The e-money market in Europe has grown sluggishly. Many have blamed the existing e-money directive (Directive 2000/46/EC) (the Existing EMD). On 27 July 2009 the Council of the EU adopted a new e-money directive replacing the Existing EMD. The new e-money directive (the EMD2) re-balances European regulation of e-money. In this article, Brett Hillis and Melissa Thornton of Denton Wilde Sapte look at the key changes.

Recital 5 to the Existing EMD states that it is desirable to provide a regulatory framework to assist “electronic money in delivering its full potential benefits and that avoids hampering technological innovation in particular”. The Existing EMD has not lived up to this ambition. Few e-money licences had been granted.
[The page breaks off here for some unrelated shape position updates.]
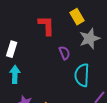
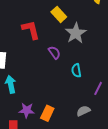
cyan semicircle: (82, 75) -> (76, 70), size x0.6

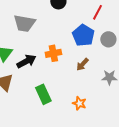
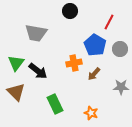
orange cross: (53, 53) -> (74, 63), moved
black arrow: (26, 61) -> (38, 71), turned 66

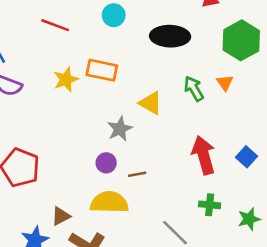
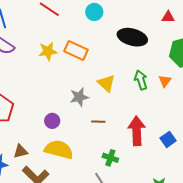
purple circle: (106, 163) -> (52, 121), moved
brown line: (137, 174) -> (98, 122), moved
green cross: (210, 205) -> (110, 158), moved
The fact the Existing EMD was a “minimum harmonisation” directive meant differing interpretation and implementation across Member States hindered its success. The Existing EMD also failed to set a “level playing field” between e-money institutions authorised under EMD (ELMIs) and those banks that issue e-money. The biggest problem has been the limitation preventing ELMIs from engaging in all but a limited range of closely related activities. This was introduced to prevent an ELMI failing because of its non-e-money activities. But it has prevented trusted brands from the non-financial world (e.g. mobile phone operators) entering the European e-money market. It has caused Europe to lag behind many developing countries in harnessing the huge potential of the mobile phone as a platform for banking. To compensate for the restriction on other activities ELMIs were given a simplified capital regime compared to banks. But it has appeared to many that this regime set requirements that were too high when set against the risks in e-money issuance.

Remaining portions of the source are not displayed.